Search the entries for the word "Internet". Copy every line that holds it.

━━ Given data ━━

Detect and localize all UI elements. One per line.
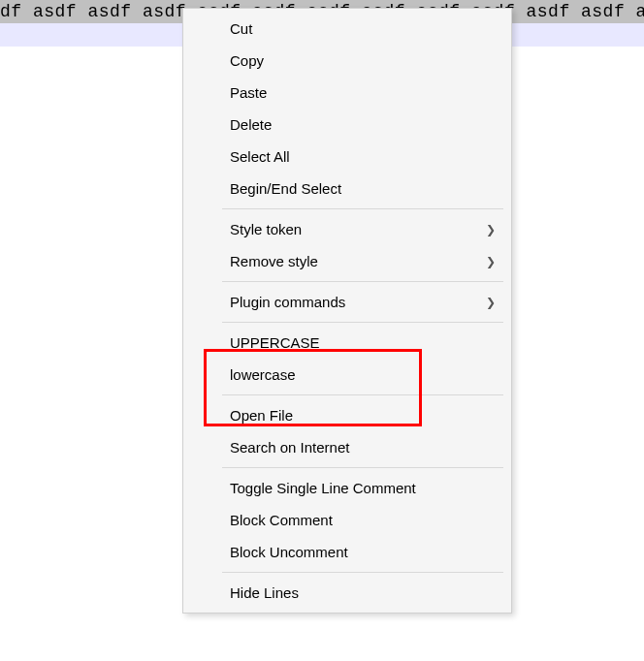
menu-separator — [222, 572, 503, 573]
menu-block-uncomment[interactable]: Block Uncomment — [183, 536, 511, 568]
menu-item-label: Block Comment — [230, 512, 333, 528]
menu-block-comment[interactable]: Block Comment — [183, 504, 511, 536]
menu-select-all[interactable]: Select All — [183, 141, 511, 173]
menu-delete[interactable]: Delete — [183, 109, 511, 141]
menu-separator — [222, 394, 503, 395]
menu-copy[interactable]: Copy — [183, 45, 511, 77]
menu-remove-style[interactable]: Remove style❯ — [183, 245, 511, 277]
menu-item-label: Delete — [230, 116, 272, 133]
context-menu: CutCopyPasteDeleteSelect AllBegin/End Se… — [182, 8, 512, 614]
chevron-right-icon: ❯ — [486, 296, 496, 309]
menu-item-label: Toggle Single Line Comment — [230, 480, 416, 496]
menu-item-label: lowercase — [230, 366, 296, 383]
menu-separator — [222, 281, 503, 282]
menu-item-label: Remove style — [230, 253, 318, 269]
menu-item-label: Style token — [230, 221, 302, 237]
menu-item-label: Hide Lines — [230, 584, 299, 601]
menu-open-file[interactable]: Open File — [183, 399, 511, 431]
menu-separator — [222, 208, 503, 209]
menu-item-label: Paste — [230, 84, 267, 101]
menu-item-label: Copy — [230, 52, 264, 69]
menu-search-internet[interactable]: Search on Internet — [183, 431, 511, 463]
menu-plugin-commands[interactable]: Plugin commands❯ — [183, 286, 511, 318]
menu-separator — [222, 322, 503, 323]
menu-cut[interactable]: Cut — [183, 13, 511, 45]
menu-begin-end-select[interactable]: Begin/End Select — [183, 173, 511, 205]
menu-lowercase[interactable]: lowercase — [183, 359, 511, 391]
menu-item-label: Cut — [230, 20, 252, 37]
menu-style-token[interactable]: Style token❯ — [183, 213, 511, 245]
menu-hide-lines[interactable]: Hide Lines — [183, 577, 511, 609]
menu-item-label: UPPERCASE — [230, 334, 320, 351]
menu-toggle-single-line-comment[interactable]: Toggle Single Line Comment — [183, 472, 511, 504]
chevron-right-icon: ❯ — [486, 255, 496, 268]
chevron-right-icon: ❯ — [486, 223, 496, 236]
menu-item-label: Begin/End Select — [230, 180, 341, 197]
menu-paste[interactable]: Paste — [183, 77, 511, 109]
menu-item-label: Open File — [230, 407, 293, 424]
menu-item-label: Search on Internet — [230, 439, 349, 456]
menu-separator — [222, 467, 503, 468]
menu-item-label: Block Uncomment — [230, 544, 348, 560]
menu-uppercase[interactable]: UPPERCASE — [183, 327, 511, 359]
menu-item-label: Plugin commands — [230, 294, 345, 310]
menu-item-label: Select All — [230, 148, 290, 165]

━━━

Finished task:
menu-search-internet[interactable]: Search on Internet — [183, 431, 511, 463]
menu-item-label: Search on Internet — [230, 439, 349, 456]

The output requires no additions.